Sixth grade Humanities (Language Arts and Social Studies are combined) focuses on the elements of culture by studying societies within the United States and across the globe.  This class studies the geographical, economical, and cultural influences within a society and looks at the impact of change on a society.  Students first look at themselves to help them identify specific aspects that are common to all cultures before making comparisons between people from different cultural backgrounds.  As budding anthropologists, students explore the concept of multiple perspectives as they turn their attention to cultures outside of the United States. Embedded in the curriculum are the five major concepts of geography: location, place, human/environment interactions, movement, and regions. Using a thematic approach, students learn how people’s identities can be positively and negatively influenced by a society’s beliefs and its laws as well as how individuals who challenge and organize against unjust actions become upstanders in their community.  
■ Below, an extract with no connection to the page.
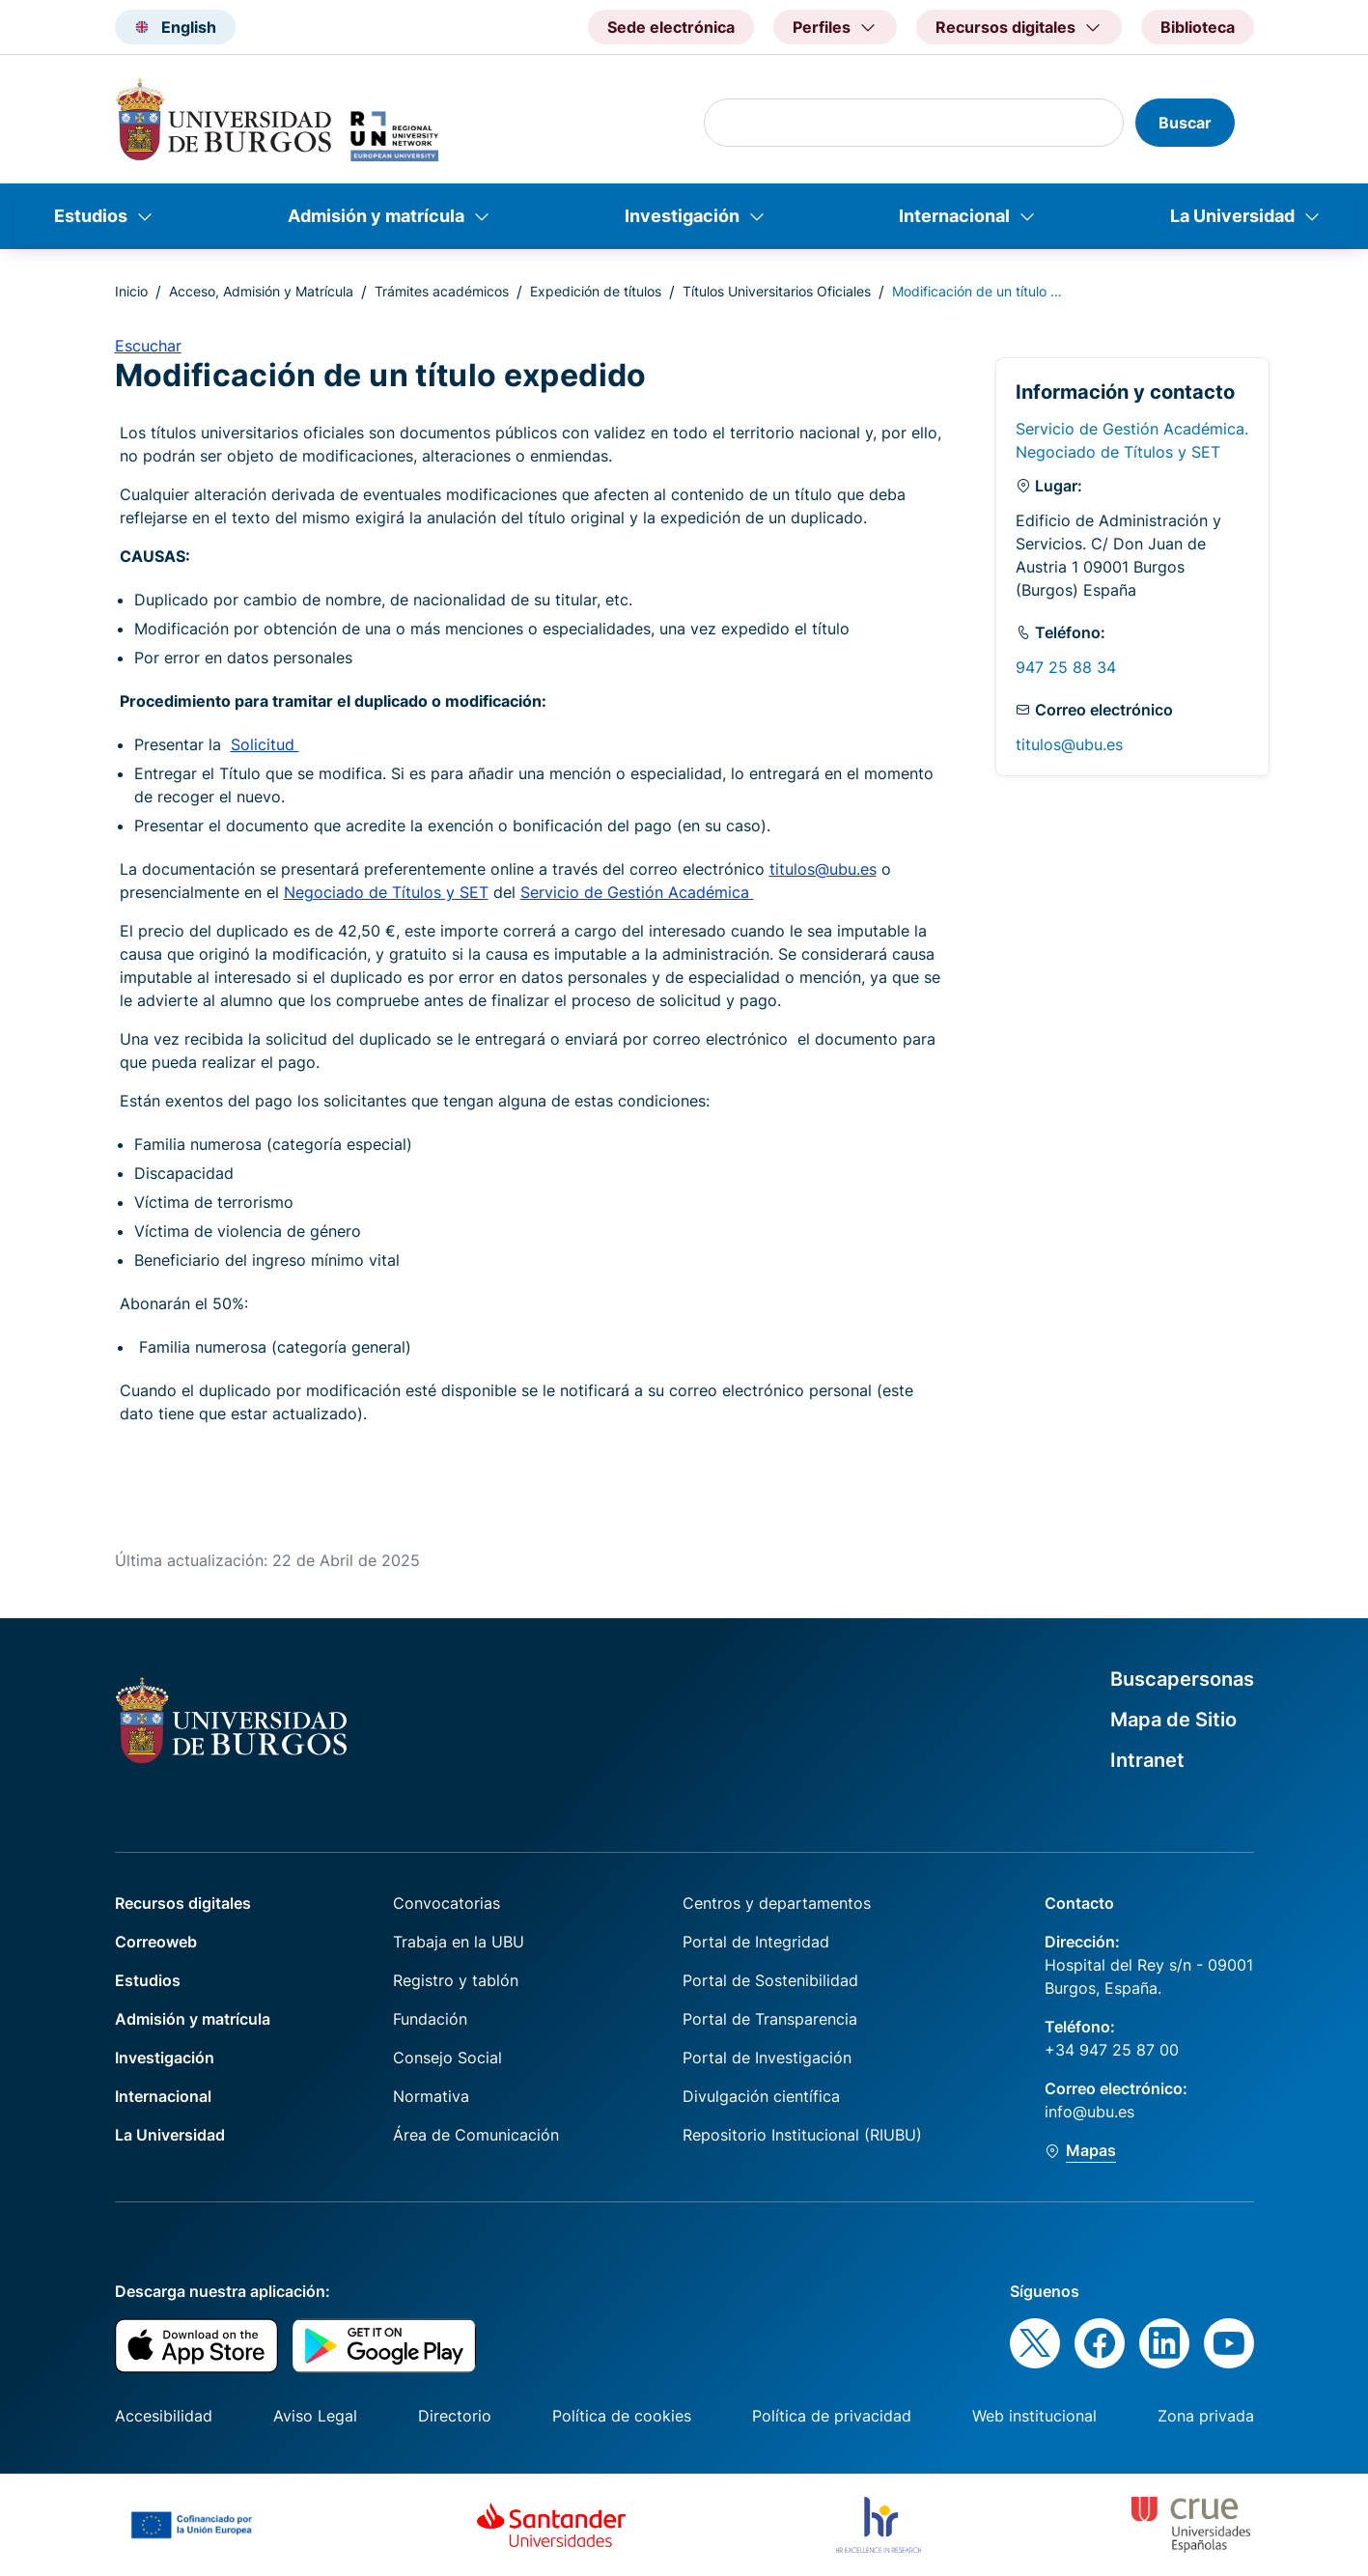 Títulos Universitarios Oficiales (777, 291)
All the while, students will tend to the mechanics of reading and writing. Students study the tactics of great readers, learning to be aware of their thought process while they read. Students will work hard on sentence structure, grammar, vocabulary, and supporting ideas with adequate details when they write. At the same time, a wide variety of innovative projects that encourage creative problem solving and often use cutting edge applications allow them to demonstrate understanding in unique and exciting ways. Humanities provides a collaborative, challenging, and dynamic introduction to a Beaver education.

Possible Texts: George by Alex Gino; The Breadwinner by Deborah Ellis; Pashmina by Nidhi Chanani; Refugee by Alan Gratz; King and the Dragonflies by Kacen Callender; March: Book One by John Lewis and Andrew Aydin; The Boy at the End of the World by Greg van Eekhout.